Your body is programmed to shut down at night, not in the day; It’s clear from all of the health issues we face when we become nocturnal.

That being said, you want to minimize as many sources of light as possible. Often times curtains are not enough, I would seriously recommend investing in an eye mask. They’re on planes for a reason, and it will stop the morning light from disrupting your sleep patterns.

Minimize noise

Noise can be as bad as light when it comes to disturbances. Your brain is programmed to wake up when significant noise crops up.

It’s a primal thing. If you’re asleep, you’re vulnerable. And if you’re vulnerable predators and dangers can threaten you. This is why it’s so important to minimize noise. Only then will your body allow you to fully shut down undisturbed.

Don’t nap during the day

I’m a fan of intermittent fasting and working hard and playing hard. It’s good to do things in dedicated sections; it’s more efficient and satisfying.

This is also why you shouldn’t break your sleep up unless you’re trying to stop being nocturnal. It’ll stop you from being tired when you should be sleeping, and it’s quite difficult to get a solid rest with all the other factors considered.

If you have to have a nap, try and keep it to less than an hour. After that, you’ll risk going into deep sleep and being rudely awakened. Alternatively, have some coffee and try a 20-minute catnap. You’ll wake up just as the coffee hits, feeling much fresher.

Exercise more and expose yourself to sunlight

For every yin, there’s a yang, and this also applies to sleep. When you’re awake, you really want to emphasize to your body that this is awake time.

Sunlight and physical activity are the antitheses of sleep, and by exposing yourself to these it sets your body up to actually commit to sleep, having checked off the former during the day.

Exercise will also tire out your body, making the process of sleep much easier.

Your body has a natural rhythm, called the circadian rhythm, which emphasizes different bodily functions. By exercising during the day, you’re reinforcing this rhythm, making it easier to fall asleep.

Engage in mindfulness

Instead of engaging in high stimulus activity, engage in process-oriented ones. This can even be as something as simple as reading. The words don’t move, there isn’t any artificial light, and you can go as fast or as slow as you want.

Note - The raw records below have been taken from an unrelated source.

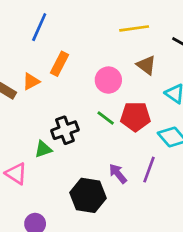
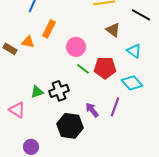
pink circle: (108, 80) -> (76, 47), moved
orange triangle: (31, 81) -> (28, 42), turned 40
black cross: (65, 130) -> (59, 91), moved

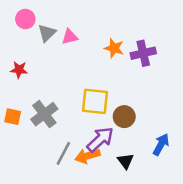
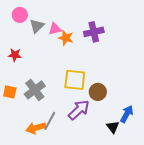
orange star: (114, 48) -> (66, 38), moved
purple cross: (143, 53) -> (94, 32), moved
orange arrow: (87, 156) -> (36, 128), moved
black triangle: (125, 161) -> (113, 127), moved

You could also try mindfulness meditation. This will switch your focus away from all of the thoughts streaming through your mind and put you in the present moment, in your body, and ready to engage with whatever you’re currently doing.

There are plenty of apps for this like Headspace, and there are even guided meditation videos on YouTube. Don’t worry if it sounds a bit woo-woo to you, you can simply use it as a practical tool.

Designate your bed as your sleep zone

This theme of separating out day and night, work and play and activity and sleep should also apply to the layout of your home.

Having a cluttered room tells your body there is disorder and chaos, which can trigger hyperactivity and hyper-awareness. By cleaning your room, it becomes an environment of tranquility and rest.

By the same token, by designating your bedroom as your sleep zone, you’re reinforcing this point. Don’t work on your laptop in bed, it can confuse your brain and make it less likely to want to rest there.


Making sure your sleep is on point is the foundation for your daily activity. Once it gets out of control, everything else suffers. You’ll become less productive, less happy and far less healthy.

The key to ensuring your sleep is high quality all comes down to designating your awake times and your sleep times. Make sure you’re committed to doing daytime things in the day, and nighttime things in the night. Only by segmenting different periods in the day can your body fully commit to them, and you won’t be left feeling unhappy, lost and in sleep purgatory.

This information is intended to help readers be more informed about their health options when speaking with a professional, but it should not be used alone to diagnose, treat, prevent or cure any disease or condition. Be sure to speak to a qualified doctor before taking any action to make sure that your choices reflect your actual health situation.